Kanın altımıza yatak, ölümün üzerimize tavan olduğu odanın içindeydik. Kaç saat, kaç dakika, kaç saniye  olmuştu belkide, belki bir saniyeydi belkide yarım saat. Belirsizdi, fakat zaman geçiyordu, sürekli akan bir nehir gibi durdurulması imkansız bir hızla  ilerliyordu.

Uzun, kemikli parmakların bir kelepçe gibi sardıģı bileklerimde atan nabzım, uzun bacaklarının altına tutsak ettiği bedenimde gümbürdüyordu.  Bana bakıyordu, kirpiklerimin ucunda can veren  duygularıma. Ne düşünüyordu bilmiyorum, zihnimin  içindeki  dünya o kadar  kalabalıktı  ki, onunkileri sığdıracak bir alanım yoktu. Sadece  konuşmasını ve ne düşünüyorsa direk söylemesini beklemekten başka bir çarem  yoktu. "Hiç bir şey hatırlamıyorum."

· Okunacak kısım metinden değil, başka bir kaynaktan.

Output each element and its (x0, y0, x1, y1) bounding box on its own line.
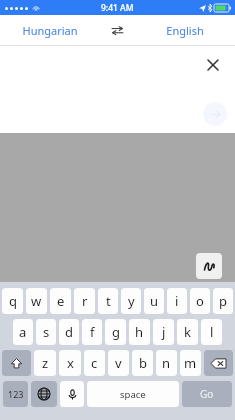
button[interactable]: b (132, 350, 153, 376)
staticText: English (166, 23, 204, 38)
staticText: Hungarian (22, 23, 78, 38)
staticText: z (42, 354, 49, 372)
button[interactable]: k (177, 319, 198, 345)
staticText: s (43, 323, 50, 341)
staticText: t (106, 292, 111, 310)
button[interactable]: f (82, 319, 102, 345)
button[interactable]: v (108, 350, 129, 376)
button[interactable]: Swap languages (100, 15, 134, 45)
staticText: b (139, 354, 147, 372)
button[interactable]: Go (182, 381, 232, 407)
button[interactable]: Handwriting input (196, 253, 222, 279)
button[interactable]: m (180, 350, 201, 376)
button[interactable]: Voice input (60, 381, 84, 407)
staticText: i (175, 292, 179, 310)
staticText: e (57, 292, 65, 310)
button[interactable]: Shift (2, 350, 31, 376)
staticText: q (9, 292, 17, 310)
staticText: u (150, 292, 159, 310)
button[interactable]: j (153, 319, 174, 345)
button[interactable]: w (26, 288, 47, 314)
staticText: y (128, 292, 135, 310)
button[interactable]: l (201, 319, 222, 345)
staticText: o (196, 292, 204, 310)
button[interactable]: Clear (203, 55, 223, 75)
staticText: n (162, 354, 171, 372)
button[interactable]: z (34, 350, 56, 376)
button[interactable]: t (98, 288, 118, 314)
staticText: h (135, 323, 144, 341)
staticText: c (91, 354, 98, 372)
staticText: d (65, 323, 73, 341)
button[interactable]: y (121, 288, 141, 314)
button[interactable]: i (167, 288, 187, 314)
button[interactable]: o (190, 288, 210, 314)
staticText: space (120, 388, 146, 401)
staticText: Go (200, 387, 214, 401)
button[interactable]: n (156, 350, 177, 376)
staticText: g (112, 323, 120, 341)
button[interactable]: x (59, 350, 81, 376)
button[interactable]: Backspace (204, 350, 233, 376)
staticText: j (162, 323, 166, 341)
button[interactable]: d (59, 319, 79, 345)
button[interactable]: Hungarian (0, 15, 100, 45)
button[interactable]: h (129, 319, 150, 345)
button[interactable]: u (144, 288, 164, 314)
button[interactable]: r (74, 288, 95, 314)
button[interactable]: g (105, 319, 126, 345)
staticText: m (184, 354, 197, 372)
staticText: 9:41 AM (101, 2, 134, 14)
staticText: l (210, 323, 214, 341)
staticText: r (82, 292, 88, 310)
staticText: a (19, 323, 27, 341)
staticText: v (115, 354, 122, 372)
button[interactable]: q (2, 288, 23, 314)
staticText: 123 (8, 388, 24, 400)
button[interactable]: s (36, 319, 56, 345)
staticText: x (67, 354, 74, 372)
button[interactable]: p (213, 288, 233, 314)
button[interactable]: e (50, 288, 71, 314)
button[interactable]: a (13, 319, 33, 345)
button[interactable]: English (134, 15, 235, 45)
button[interactable]: c (84, 350, 105, 376)
button[interactable]: Translate (203, 102, 227, 126)
button[interactable]: 123 (3, 381, 28, 407)
staticText: f (90, 323, 95, 341)
button[interactable]: Switch keyboard (31, 381, 57, 407)
staticText: p (219, 292, 227, 310)
staticText: k (184, 323, 191, 341)
staticText: w (31, 292, 42, 310)
button[interactable]: space (87, 381, 179, 407)
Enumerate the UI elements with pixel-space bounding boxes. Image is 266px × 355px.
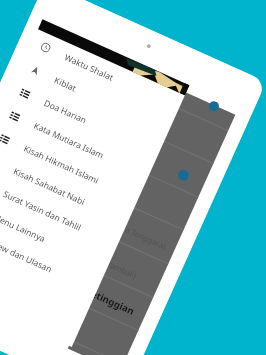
staticText: Review dan Ulasan bbox=[0, 234, 54, 276]
staticText: etinggian bbox=[89, 287, 136, 318]
staticText: Kisah Sahabat Nabi bbox=[11, 165, 88, 208]
staticText: lambali) bbox=[107, 260, 138, 282]
staticText: Kiblat bbox=[52, 74, 78, 94]
staticText: Menu Lainnya bbox=[0, 211, 48, 245]
button[interactable]: Kisah Sahabat Nabi bbox=[0, 144, 133, 233]
button[interactable]: Kata Mutiara Islam bbox=[0, 99, 154, 187]
button[interactable]: Waktu Shalat bbox=[27, 30, 184, 119]
staticText: Surat Yasin dan Tahlil bbox=[1, 188, 84, 234]
staticText: Kata Mutiara Islam bbox=[32, 120, 106, 162]
button[interactable]: Pilih lokasi bbox=[207, 100, 220, 113]
staticText: Waktu Shalat bbox=[63, 51, 116, 84]
staticText: Kisah Hikmah Islami bbox=[22, 143, 101, 187]
button[interactable]: Surat Yasin dan Tahlil bbox=[0, 167, 123, 256]
button[interactable]: Menu Lainnya bbox=[0, 190, 113, 279]
button[interactable]: Kiblat bbox=[17, 53, 174, 142]
staticText: Doa Harian bbox=[42, 97, 89, 127]
button[interactable]: Doa Harian bbox=[7, 76, 164, 165]
button[interactable]: Kisah Hikmah Islami bbox=[0, 121, 144, 210]
button[interactable]: Review dan Ulasan bbox=[0, 213, 102, 301]
staticText: a Tenggara) bbox=[124, 224, 168, 252]
button[interactable]: Pilih lokasi bbox=[176, 168, 191, 182]
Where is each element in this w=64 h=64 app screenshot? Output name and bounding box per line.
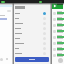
button[interactable] xyxy=(14,41,50,46)
button[interactable] xyxy=(14,11,50,16)
button[interactable] xyxy=(14,46,50,51)
button[interactable] xyxy=(14,16,50,21)
button[interactable] xyxy=(14,26,50,31)
button[interactable] xyxy=(14,36,50,41)
button[interactable] xyxy=(52,22,64,28)
button[interactable]: Back xyxy=(0,58,3,61)
button[interactable] xyxy=(52,10,64,16)
button[interactable] xyxy=(14,31,50,36)
button[interactable] xyxy=(52,52,64,58)
button[interactable] xyxy=(52,28,64,34)
button[interactable] xyxy=(52,46,64,52)
button[interactable] xyxy=(14,51,50,56)
button[interactable] xyxy=(14,21,50,26)
button[interactable] xyxy=(52,40,64,46)
button[interactable]: Add xyxy=(58,58,63,63)
button[interactable] xyxy=(52,34,64,40)
button[interactable] xyxy=(52,16,64,22)
button[interactable]: Play video xyxy=(52,2,63,9)
button[interactable] xyxy=(15,57,49,62)
button[interactable]: Menu xyxy=(7,10,11,12)
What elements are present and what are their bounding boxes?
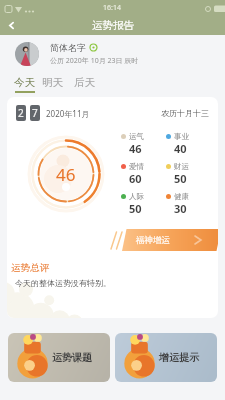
staticText: 事业: [174, 132, 189, 141]
staticText: 增运提示: [159, 351, 199, 364]
button[interactable]: 人际: [121, 192, 166, 216]
button[interactable]: 运气: [121, 132, 166, 156]
staticText: 明天: [42, 76, 63, 89]
staticText: 爱情: [129, 162, 144, 171]
staticText: 运势报告: [92, 19, 134, 32]
button[interactable]: 福神增运: [104, 229, 218, 251]
staticText: 后天: [74, 76, 95, 89]
staticText: 农历十月十三: [161, 108, 209, 118]
button[interactable]: 运势课题: [8, 333, 110, 382]
staticText: 16:14: [103, 3, 121, 13]
staticText: 2: [18, 106, 24, 120]
staticText: 60: [129, 171, 142, 186]
staticText: 50: [174, 171, 187, 186]
staticText: 财运: [174, 162, 189, 171]
staticText: 人际: [129, 192, 144, 201]
staticText: 40: [174, 141, 187, 156]
button[interactable]: 今天: [14, 72, 35, 93]
staticText: 运气: [129, 132, 144, 141]
staticText: 公历 2020年 10月 23日 辰时: [50, 56, 139, 66]
staticText: 2020年11月: [46, 108, 90, 119]
staticText: 今天的整体运势没有特别。: [15, 278, 111, 288]
button[interactable]: 事业: [166, 132, 211, 156]
staticText: 运势课题: [52, 351, 92, 364]
button[interactable]: 简体名字: [15, 35, 225, 72]
staticText: 7: [32, 106, 38, 120]
staticText: 今天: [14, 76, 35, 89]
staticText: 46: [56, 163, 76, 186]
staticText: 运势总评: [11, 262, 49, 274]
staticText: 30: [174, 201, 187, 216]
button[interactable]: 后天: [74, 72, 95, 93]
staticText: 46: [129, 141, 142, 156]
staticText: 健康: [174, 192, 189, 201]
staticText: 50: [129, 201, 142, 216]
button[interactable]: 财运: [166, 162, 211, 186]
button[interactable]: Back: [0, 16, 22, 35]
staticText: 福神增运: [136, 235, 170, 246]
button[interactable]: 明天: [42, 72, 63, 93]
button[interactable]: 爱情: [121, 162, 166, 186]
button[interactable]: 健康: [166, 192, 211, 216]
staticText: 简体名字: [50, 42, 86, 53]
button[interactable]: 增运提示: [115, 333, 217, 382]
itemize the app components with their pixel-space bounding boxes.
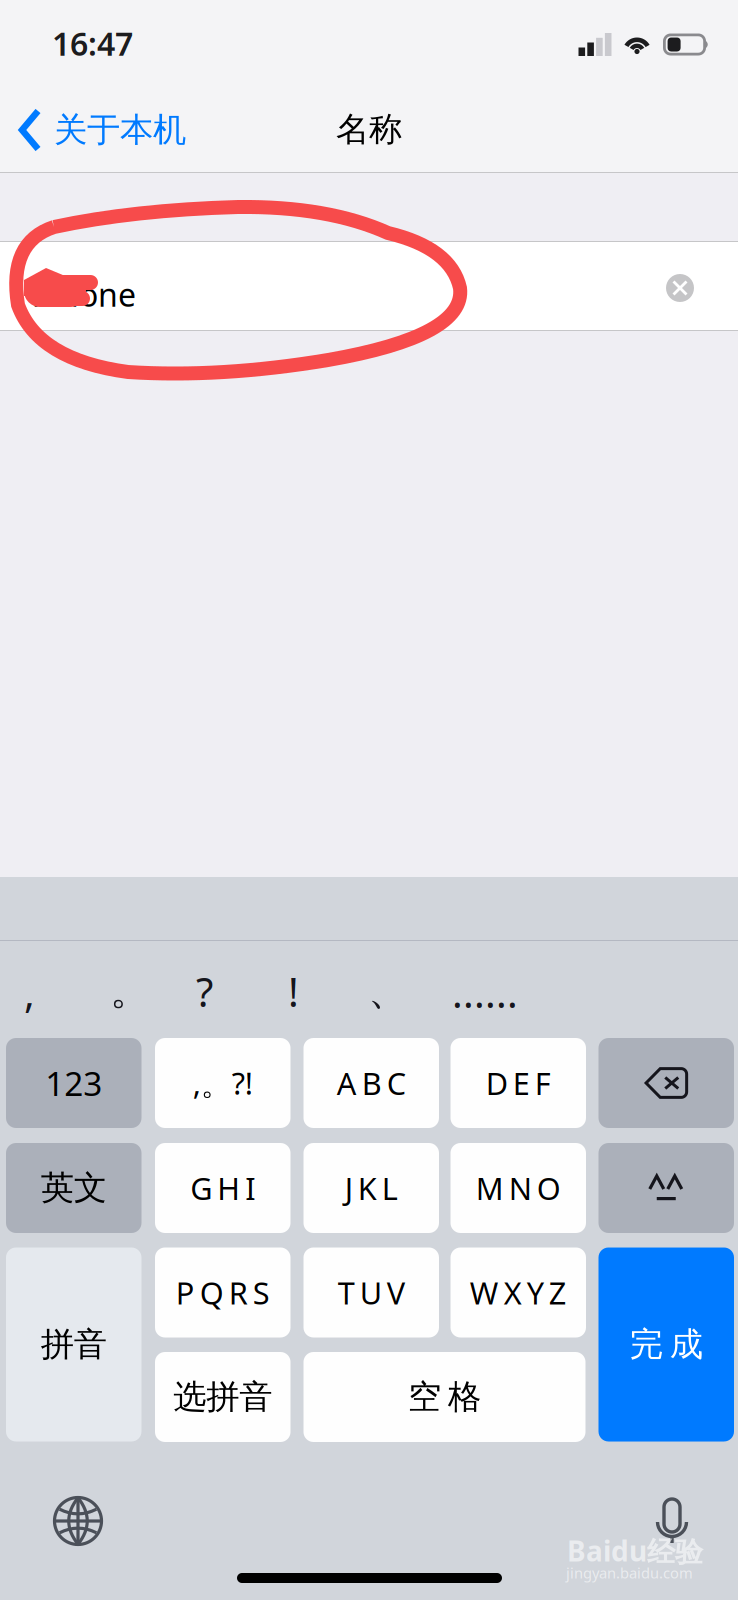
button[interactable]: 完 成 [598,1248,734,1442]
staticText: 关于本机 [54,110,186,150]
button[interactable]: Dictation [656,1498,688,1544]
button[interactable]: P Q R S [155,1248,290,1338]
staticText: W X Y Z [470,1272,567,1313]
staticText: jingyan.baidu.com [566,1563,693,1582]
staticText: 完 成 [630,1324,703,1365]
button[interactable]: T U V [304,1248,439,1338]
button[interactable]: 空 格 [304,1352,586,1442]
staticText: 16:47 [52,22,133,64]
button[interactable]: Emoticons [598,1143,734,1233]
button[interactable]: 123 [6,1038,142,1128]
staticText: ? [196,965,213,1018]
staticText: J K L [345,1168,398,1208]
staticText: T U V [338,1272,405,1313]
staticText: 选拼音 [173,1376,272,1417]
button[interactable]: 英文 [6,1143,142,1233]
staticText: , [24,966,35,1019]
button[interactable]: Delete [598,1038,734,1128]
staticText: ,。?! [193,1063,253,1104]
staticText: M N O [476,1168,561,1208]
staticText: 空 格 [408,1376,481,1417]
button[interactable]: D E F [450,1038,586,1128]
button[interactable]: W X Y Z [450,1248,586,1338]
staticText: G H I [190,1168,255,1208]
staticText: 123 [45,1061,102,1105]
button[interactable]: 拼音 [6,1248,142,1442]
button[interactable]: A B C [304,1038,439,1128]
button[interactable]: Clear text [656,264,704,312]
button[interactable]: J K L [304,1143,439,1233]
button[interactable]: 选拼音 [155,1352,290,1442]
staticText: ! [288,965,299,1018]
staticText: iPhone [32,273,136,316]
button[interactable]: ,。?! [155,1038,290,1128]
button[interactable]: M N O [450,1143,586,1233]
staticText: A B C [337,1063,406,1103]
staticText: D E F [486,1063,551,1103]
staticText: 拼音 [41,1324,107,1365]
staticText: 英文 [41,1168,107,1208]
staticText: Baidu经验 [567,1532,703,1569]
staticText: ...... [452,966,518,1019]
staticText: 。 [110,966,150,1015]
staticText: 、 [368,966,408,1015]
button[interactable]: Switch keyboard [53,1496,103,1546]
button[interactable]: G H I [155,1143,290,1233]
staticText: 名称 [336,109,402,150]
button[interactable]: 关于本机 [4,100,200,160]
staticText: P Q R S [176,1272,270,1313]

Dövmesine mühürlenen gözlerim bilinçsizle boynunda durmaya  devam etti.  "24 saat, Bu mümkün mü? Değil! Şişeleri devirsem bile bunun imkanı  olamaz." Kendi  kendine konuşuyordu, beni değil ... Kendini sorguluyordu.

Bir masanın üzerine  dağıttığı soruları teker teker yere devirirken, bu değşete bir cevap  arıyordu ama cevap yoktu. Çünkü ikimizde lanet olasıca  bir günümüzü hatırlamıyorduk. Ne olmuştu, Nasıl olmuştu, Bu kız kimdi?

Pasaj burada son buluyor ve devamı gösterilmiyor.